ASSIGNED TASK → Reproduce the listing below exactly, beginning with its first line and ending with the line that holds "pracowników, którzy spędzają długie"; pictures are not part of the copy.

TASK INPUT →
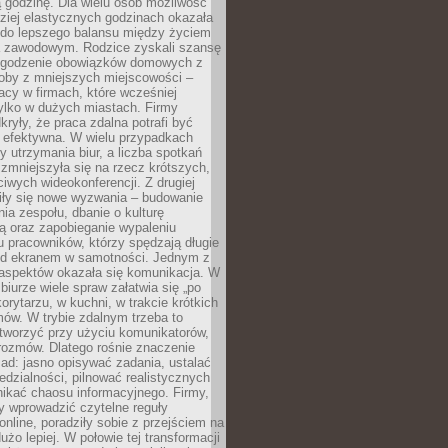
 godzinę. Dla wielu osób możliwość
ziej elastycznych godzinach okazała
 do lepszego balansu między życiem
 zawodowym. Rodzice zyskali szansę
ogodzenie obowiązków domowych z
soby z mniejszych miejscowości –
acy w firmach, które wcześniej
tylko w dużych miastach. Firmy
kryły, że praca zdalna potrafi być
 efektywna. W wielu przypadkach
y utrzymania biur, a liczba spotkań
 zmniejszyła się na rzecz krótszych,
ściwych wideokonferencji. Z drugiej
iły się nowe wyzwania – budowanie
a zespołu, dbanie o kulturę
ą oraz zapobieganie wypaleniu
pracowników, którzy spędzają długie
ed ekranem w samotności. Jednym z
aspektów okazała się komunikacja. W
biurze wiele spraw załatwia się „po
korytarzu, w kuchni, w trakcie krótkich
ów. W trybie zdalnym trzeba to
tworzyć przy użyciu komunikatorów,
orozmów. Dlatego rośnie znaczenie
ad: jasno opisywać zadania, ustalać
dzialności, pilnować realistycznych
nikać chaosu informacyjnego. Firmy,
iły wprowadzić czytelne reguły
online, poradziły sobie z przejściem na
użo lepiej. W połowie tej transformacji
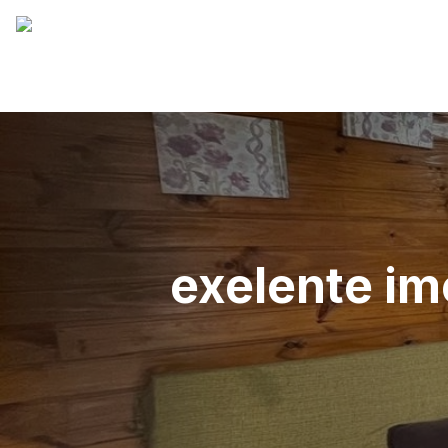
exelente im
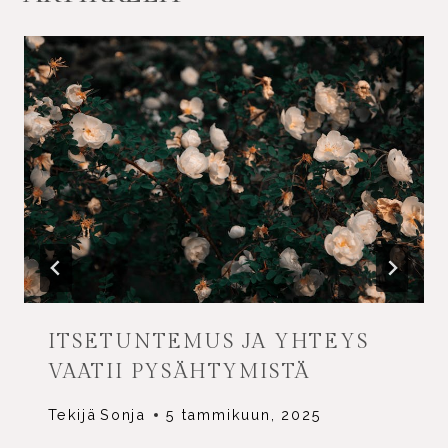
ITSETUNTEMUS JA YHTEYS
VAATII PYSÄHTYMISTÄ
Tekijä
Sonja
5 tammikuun, 2025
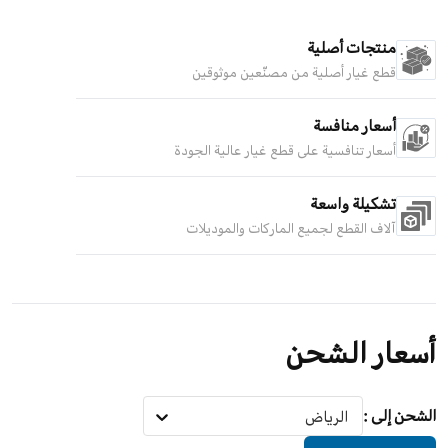
منتجات أصلية
قطع غيار أصلية من مصنّعين موثوقين
أسعار منافسة
أسعار تنافسية على قطع غيار عالية الجودة
تشكيلة واسعة
آلاف القطع لجميع الماركات والموديلات
أسعار الشحن
الشحن إلى
:
الرياض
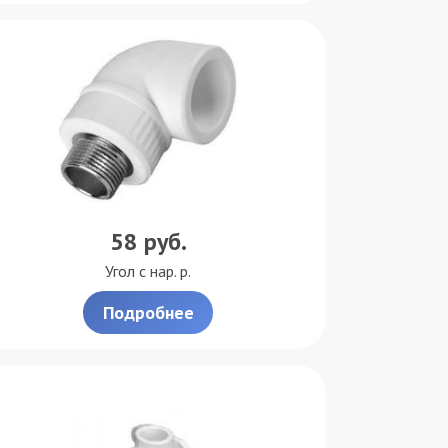
58
руб.
Угол с нар. р.
Подробнее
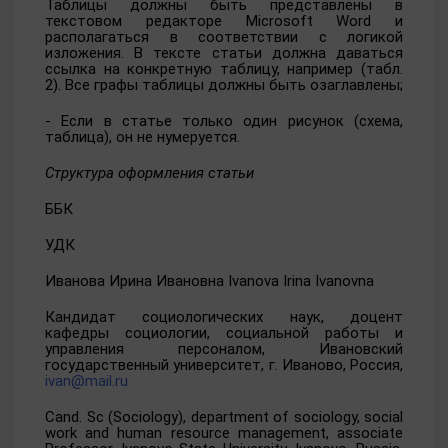
Таблицы должны быть представлены в
текстовом редакторе Microsoft Word и
располагаться в соответствии с логикой
изложения. В тексте статьи должна даваться
ссылка на конкретную таблицу, например (табл.
2). Все графы таблицы должны быть озаглавлены;
- Если в статье только один рисунок (схема,
таблица), он не нумеруется.
Структура оформления статьи
ББК
УДК
Иванова Ирина Ивановна Ivanova Irina Ivanovna
Кандидат социологических наук, доцент
кафедры социологии, социальной работы и
управления персоналом, Ивановский
государственный университет, г. Иваново, Россия,
ivan@mail.ru
Cand.
Sc (Sociology), department of sociology, social
work and human resource management, associate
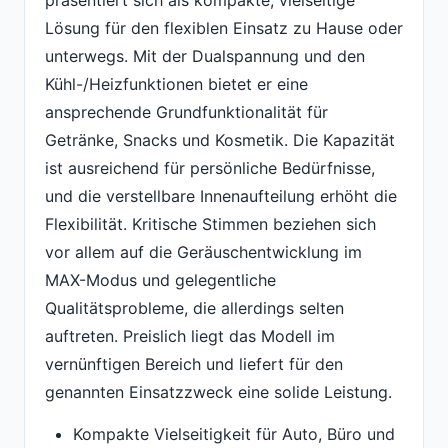
präsentiert sich als kompakte, vielseitige
Lösung für den flexiblen Einsatz zu Hause oder
unterwegs. Mit der Dualspannung und den
Kühl-/Heizfunktionen bietet er eine
ansprechende Grundfunktionalität für
Getränke, Snacks und Kosmetik. Die Kapazität
ist ausreichend für persönliche Bedürfnisse,
und die verstellbare Innenaufteilung erhöht die
Flexibilität. Kritische Stimmen beziehen sich
vor allem auf die Geräuschentwicklung im
MAX-Modus und gelegentliche
Qualitätsprobleme, die allerdings selten
auftreten. Preislich liegt das Modell im
vernünftigen Bereich und liefert für den
genannten Einsatzzweck eine solide Leistung.
Kompakte Vielseitigkeit für Auto, Büro und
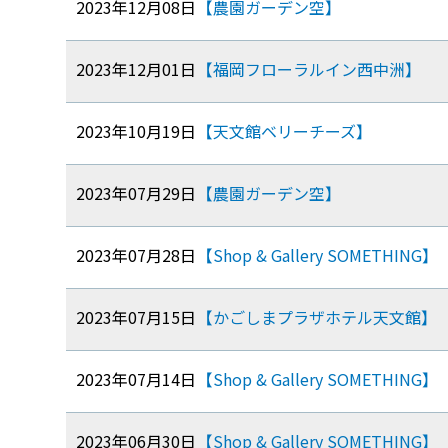
2023年12月08日
【農園ガーデン空】
2023年12月01日
【福岡フローラルイン西中洲】
2023年10月19日
【天文館ベリーチーズ】
2023年07月29日
【農園ガーデン空】
2023年07月28日
【Shop & Gallery SOMETHING】
2023年07月15日
【かごしまプラザホテル天文館】
2023年07月14日
【Shop & Gallery SOMETHING】
2023年06月30日
【Shop & Gallery SOMETHING】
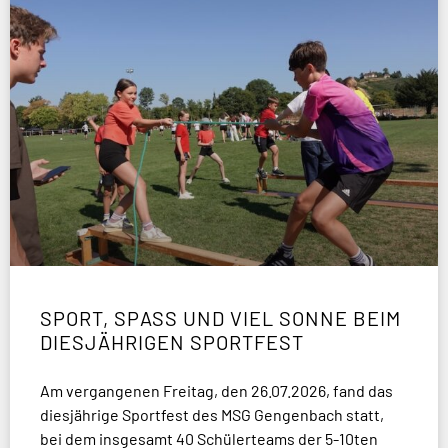
SPORT, SPASS UND VIEL SONNE BEIM D
IESJÄHRIGEN SPORTFEST
Am vergangenen Freitag, den 26.07.2026, fand das
diesjährige Sportfest des MSG Gengenbach statt,
bei dem insgesamt 40 Schülerteams der 5-10ten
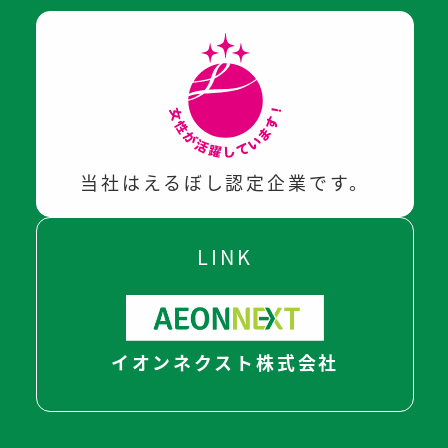
当社はえるぼし認定企業です。
LINK
イオンネクスト株式会社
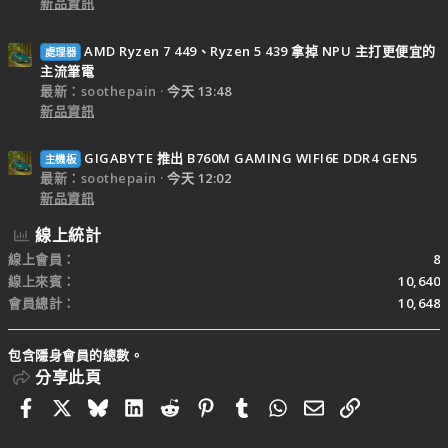
新品資訊
AMD Ryzen 7 449、Ryzen 5 439 拿掉 NPU 主打更便宜的
處理器
主流筆電
最新：soothepain
今天 13:48
新品資訊
GIGABYTE 推出 B760M GAMING WIFI6E DDR4 GEN5
主機板
最新：soothepain
今天 12:02
新品資訊
線上統計
線上會員
8
線上來賓
10,640
會員總計
10,648
包含隱身會員的總數。
分享此頁
Facebook
X
Bluesky
LinkedIn
Reddit
Pinterest
Tumblr
WhatsApp
電子郵件
連結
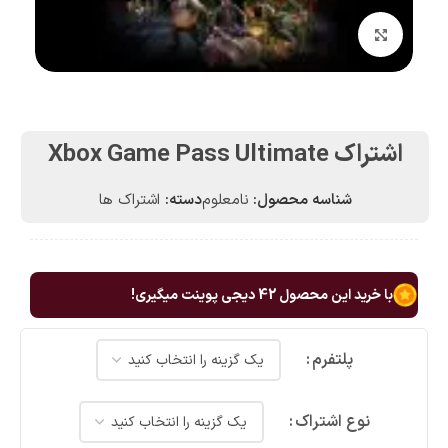
بزرگنمایی تصویر
اشتراک Xbox Game Pass Ultimate
شناسه محصول:
نامعلوم
دسته:
اشتراک ها
با خرید این محصول
42
دیجی پوینت میگیری!
پلتفرم
نوع اشتراک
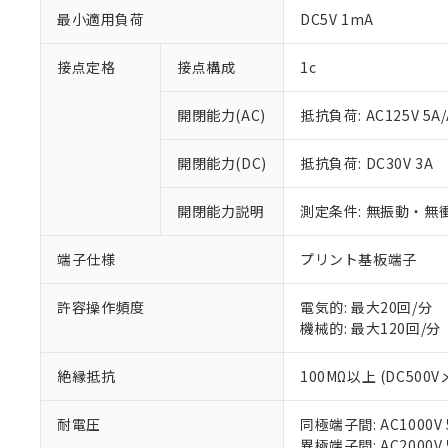
最小適用負荷
DC5V 1mA
接点定格
接点構成
1c
開閉能力(AC)
抵抗負荷: AC125V 5A/
※1 対応状況
開閉能力(DC)
抵抗負荷: DC30V 3A
対応済み：EU
対応予定：EU R
開閉能力説明
測定条件: 無振動・無衝
対応予定なし：EU
調査・確認中：EU
ご利用条件
非該当品：ライセ
端子仕様
プリント基板端子
※1 中国RoHS
仕入先様の事情に
があります。
以下の条件をお読
許容操作頻度
電気的: 最大20回/分
「○」：最大均質
機械的: 最大120回/分
「×」：最大均質
本サービスは
当社は、これ
*EU RoHS指令（10物
「－」：未確認で
鉛(Pb) 1000ppm以下、
くものです。
う）を輸出ま
記
説明
六価クロム(Cr(Ⅵ)) 1
絶縁抵抗
100MΩ以上 (DC500V
当社制御機器
などの必要な
フタル酸ビス(2-エチルヘ
号
*中国RoHS10物質の基準値 
ル（DBP） 1000ppm
在庫状況およ
当社は規制貨
Pb(鉛) :1000ppm、 Hg
但し、RoHS指令で産
耐電圧
同極端子間: AC1000V 5
のであり、閲
ます。
Cr(Ⅵ)(六価クロム) : 
フタル酸エステル類の４
○
一定数以
DBP(フタル酸ジブチル) :
異極端子間: AC2000V 5
い。
当社は貴社製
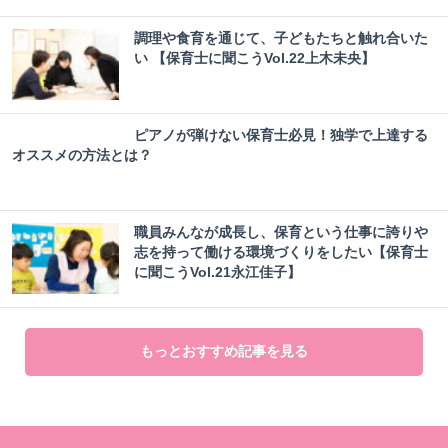
調理や食育を通じて、子どもたちと触れ合いた
い 【保育士に聞こうVol.22上木未央】
ピアノが弾けない保育士必見！独学で上達する
オススメの方法とは？
職員みんなが成長し、保育という仕事に誇りや
志を持って働ける環境づくりをしたい【保育士
に聞こうVol.21永江佳子】
もっとおすすめ記事を見る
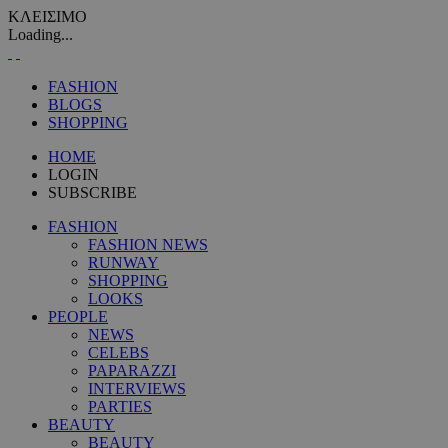
ΚΛΕΙΣΙΜΟ
Loading...
FASHION
BLOGS
SHOPPING
HOME
LOGIN
SUBSCRIBE
FASHION
FASHION NEWS
RUNWAY
SHOPPING
LOOKS
PEOPLE
NEWS
CELEBS
PAPARAZZI
INTERVIEWS
PARTIES
BEAUTY
BEAUTY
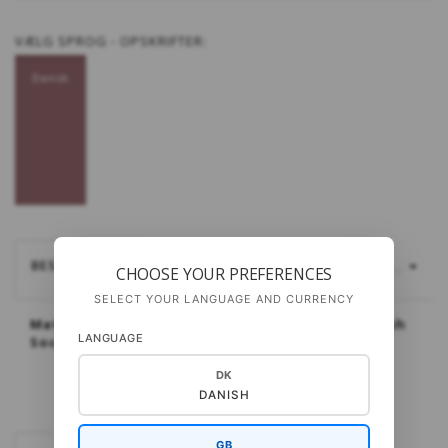
VÆLG
SPROG - OPSKRIFTER:
Dansk
BESKRIVELSE
LÆS MERE...
CHOOSE YOUR PREFERENCES
SELECT YOUR LANGUAGE AND CURRENCY
Materialer: CottonWool 3, CottonBaby eller Cash
LANGUAGE
Sock fra Gepard
DK
DANISH
GB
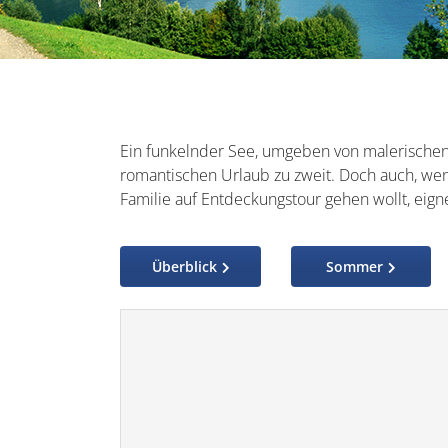
Ein funkelnder See, umgeben von malerischen B
romantischen Urlaub zu zweit. Doch auch, wen
Familie auf Entdeckungstour gehen wollt, eigne
Überblick
Sommer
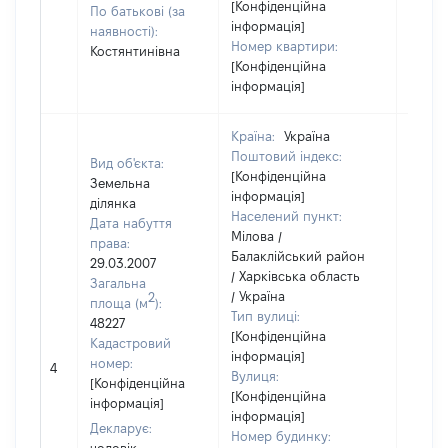
[Конфіденційна
По батькові (за
інформація]
наявності):
Номер квартири:
Костянтинівна
[Конфіденційна
інформація]
Країна:
Україна
Поштовий індекс:
Вид об'єкта:
[Конфіденційна
Земельна
інформація]
ділянка
Населений пункт:
Дата набуття
Мілова /
права:
Балаклійський район
29.03.2007
/ Харківська область
Загальна
/ Україна
2
площа (м
):
Тип вулиці:
48227
[Конфіденційна
Кадастровий
інформація]
[Не
номер:
4
Вулиця:
відом
[Конфіденційна
[Конфіденційна
інформація]
інформація]
Декларує:
Номер будинку:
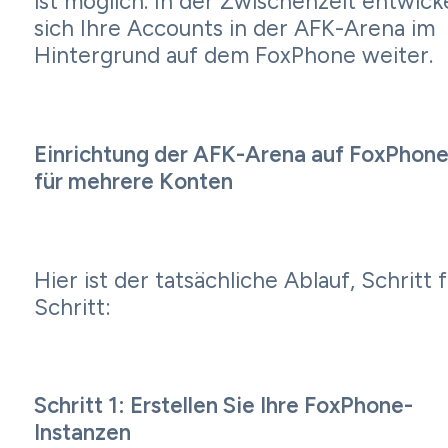
ist möglich. In der Zwischenzeit entwick
sich Ihre Accounts in der AFK-Arena im
Hintergrund auf dem FoxPhone weiter.
Einrichtung der AFK-Arena auf FoxPhon
für mehrere Konten
Hier ist der tatsächliche Ablauf, Schritt 
Schritt:
Schritt 1: Erstellen Sie Ihre FoxPhone-
Instanzen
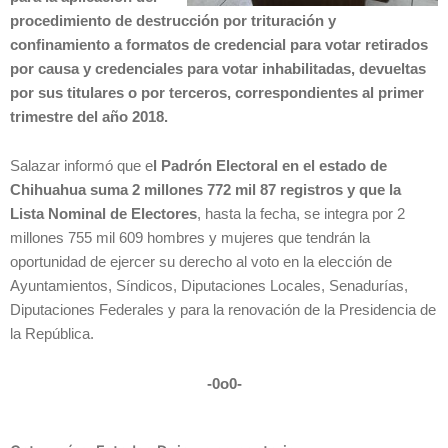
procedimiento de destrucción por trituración y
confinamiento a formatos de credencial para votar retirados
por causa y credenciales para votar inhabilitadas, devueltas
por sus titulares o por terceros, correspondientes al primer
trimestre del año 2018.
Salazar informó que e
l Padrón Electoral en el estado de
Chihuahua suma 2 millones 772 mil 87 registros y que la
Lista Nominal de Electores
, hasta la fecha, se integra por 2
millones 755 mil 609 hombres y mujeres que tendrán la
oportunidad de ejercer su derecho al voto en la elección de
Ayuntamientos, Síndicos, Diputaciones Locales, Senadurías,
Diputaciones Federales y para la renovación de la Presidencia de
la República.
-0o0-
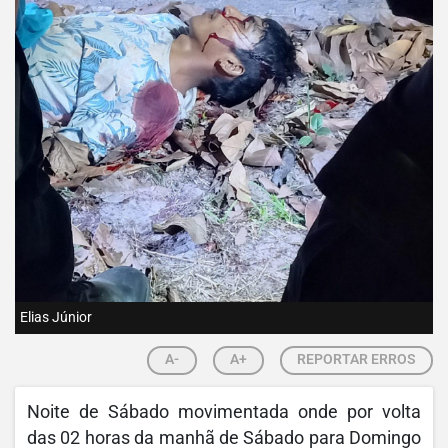
Elias Júnior
A-
A+
REPORTAR ERROS
Noite de Sábado movimentada onde por volta
das 02 horas da manhã de Sábado para Domingo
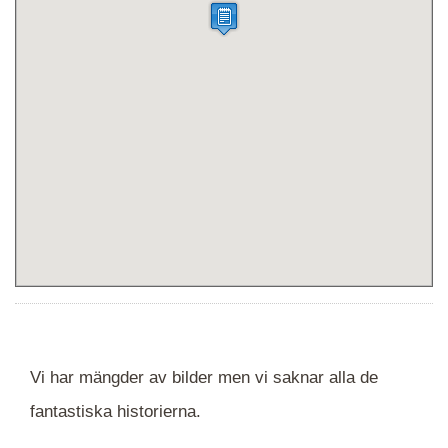
Vi har mängder av bilder men vi saknar alla de
fantastiska historierna.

EXERCISE OUTPUT →
 godzinę. Dla wielu osób możliwość
ziej elastycznych godzinach okazała
 do lepszego balansu między życiem
 zawodowym. Rodzice zyskali szansę
ogodzenie obowiązków domowych z
soby z mniejszych miejscowości –
acy w firmach, które wcześniej
tylko w dużych miastach. Firmy
kryły, że praca zdalna potrafi być
 efektywna. W wielu przypadkach
y utrzymania biur, a liczba spotkań
 zmniejszyła się na rzecz krótszych,
ściwych wideokonferencji. Z drugiej
iły się nowe wyzwania – budowanie
a zespołu, dbanie o kulturę
ą oraz zapobieganie wypaleniu
pracowników, którzy spędzają długie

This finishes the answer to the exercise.